Mais aussi : « J’ai épousé une ombre », « Ghost » (fantôme), « par où t’es rentré on t’a pas vu sortir » etc…

 

Nous avons un maire qui ne sort que pendant les campagnes électorales. Je l’avais dit à mes Camarades Communistes, n’y allez pas, vous ne pourrez pas travailler et vous porterez le fardeau des incompétences de Guy OBINO. Pour cent mille mauvaises raisons plus près de la lutte des places que de la lutte des classes, ils y sont allés.

 

Malheureusement, je ne me suis pas trompé.

 

Après avoir fait illusion pendant son premier mandat avec l’agent du Conseil Général, plus rien ne se passe à Vitrolles.

 

Notre ville est une ville dortoir, où s’entasse la misère et la fatigue de la France qui se lève tôt.

 

Les petits larcins sont pleine explosion, les bâtiments se délabrent à vue d’œil et l’érosion est telle qu’on ne sait même pas si  il reste des élus au Conseil Municipal.

 

Bref : Où va Vitrolles ?

 

Certains disent que sa maladie l’empêche de faire son travail.

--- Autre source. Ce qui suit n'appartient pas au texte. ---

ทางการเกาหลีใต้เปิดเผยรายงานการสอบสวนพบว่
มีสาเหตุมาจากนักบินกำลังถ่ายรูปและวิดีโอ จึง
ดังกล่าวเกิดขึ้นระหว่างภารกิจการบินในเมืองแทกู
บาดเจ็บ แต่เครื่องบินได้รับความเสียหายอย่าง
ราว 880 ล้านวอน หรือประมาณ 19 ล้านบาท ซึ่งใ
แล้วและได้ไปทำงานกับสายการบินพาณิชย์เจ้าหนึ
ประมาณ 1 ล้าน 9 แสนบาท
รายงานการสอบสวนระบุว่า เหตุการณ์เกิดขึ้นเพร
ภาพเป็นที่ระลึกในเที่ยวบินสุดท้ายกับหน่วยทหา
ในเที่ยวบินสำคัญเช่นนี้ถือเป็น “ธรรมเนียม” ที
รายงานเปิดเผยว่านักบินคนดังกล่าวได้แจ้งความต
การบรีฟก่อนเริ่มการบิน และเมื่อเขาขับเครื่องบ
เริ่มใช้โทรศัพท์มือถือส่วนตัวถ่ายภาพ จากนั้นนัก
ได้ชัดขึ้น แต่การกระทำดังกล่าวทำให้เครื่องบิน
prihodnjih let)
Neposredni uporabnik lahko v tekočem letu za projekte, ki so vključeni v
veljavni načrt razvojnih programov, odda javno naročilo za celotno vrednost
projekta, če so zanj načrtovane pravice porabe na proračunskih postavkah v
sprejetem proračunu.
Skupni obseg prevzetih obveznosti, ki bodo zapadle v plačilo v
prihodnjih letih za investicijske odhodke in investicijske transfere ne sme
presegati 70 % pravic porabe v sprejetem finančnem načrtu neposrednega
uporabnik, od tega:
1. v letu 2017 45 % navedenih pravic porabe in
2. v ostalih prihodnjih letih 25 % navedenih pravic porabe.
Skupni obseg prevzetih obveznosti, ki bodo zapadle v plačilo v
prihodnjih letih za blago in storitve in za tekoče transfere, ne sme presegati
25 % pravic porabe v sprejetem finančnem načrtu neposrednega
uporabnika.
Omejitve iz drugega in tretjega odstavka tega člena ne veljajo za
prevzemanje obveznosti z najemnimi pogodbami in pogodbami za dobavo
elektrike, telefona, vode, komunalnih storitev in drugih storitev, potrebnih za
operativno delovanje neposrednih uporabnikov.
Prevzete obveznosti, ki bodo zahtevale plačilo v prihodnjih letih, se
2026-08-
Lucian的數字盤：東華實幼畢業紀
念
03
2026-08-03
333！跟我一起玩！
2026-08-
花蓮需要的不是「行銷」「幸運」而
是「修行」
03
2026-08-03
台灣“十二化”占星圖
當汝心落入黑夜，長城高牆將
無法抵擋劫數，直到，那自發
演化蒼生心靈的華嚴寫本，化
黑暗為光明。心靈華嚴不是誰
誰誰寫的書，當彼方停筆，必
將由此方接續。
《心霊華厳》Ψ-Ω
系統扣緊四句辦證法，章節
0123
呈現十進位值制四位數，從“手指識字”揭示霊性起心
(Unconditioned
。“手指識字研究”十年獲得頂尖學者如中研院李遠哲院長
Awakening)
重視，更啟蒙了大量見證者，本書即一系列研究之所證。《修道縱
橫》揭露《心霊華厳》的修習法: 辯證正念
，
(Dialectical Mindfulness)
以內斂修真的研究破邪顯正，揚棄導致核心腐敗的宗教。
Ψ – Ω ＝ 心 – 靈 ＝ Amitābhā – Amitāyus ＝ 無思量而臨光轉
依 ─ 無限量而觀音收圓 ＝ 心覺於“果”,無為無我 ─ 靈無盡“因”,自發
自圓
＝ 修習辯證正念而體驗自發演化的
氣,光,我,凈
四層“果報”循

Non ! Sa maladie lui donne aujourd’hui une excuse qu’il n’avait pour ses absences précédentes, c’est tout.

 

En revanche, sa maladie devrait lui donner une raison pour démissionner. Mais pour ça il faut du courage !

 

Petit rappel, les habitants des vignettes attendent un Rond Point pour désenclaver le quartier et pouvoir sortir sur la 113 sans se faire couper en deux aux heures de pointe, la maison de quartier n’est en rien conforme aux normes de sécurité, les 90% de Vitrolles ne peuvent avoir le haut débit internet, le passage à niveau devait être fermé, il ne l’est pas, le centre urbain est mort dès la fermeture de la boulangerie, le vieux village ne vit que 2 fois par an, la zone industrielle ne ressemble pas à un lieu du 21ème siècle, sale, bâtiments désaffectés, en ruine, où va l’argent ??

Il est temps de se rappeler au bon souvenir du maire qui ne se rappelle peut être pas qu’(il a été élu sur un programme.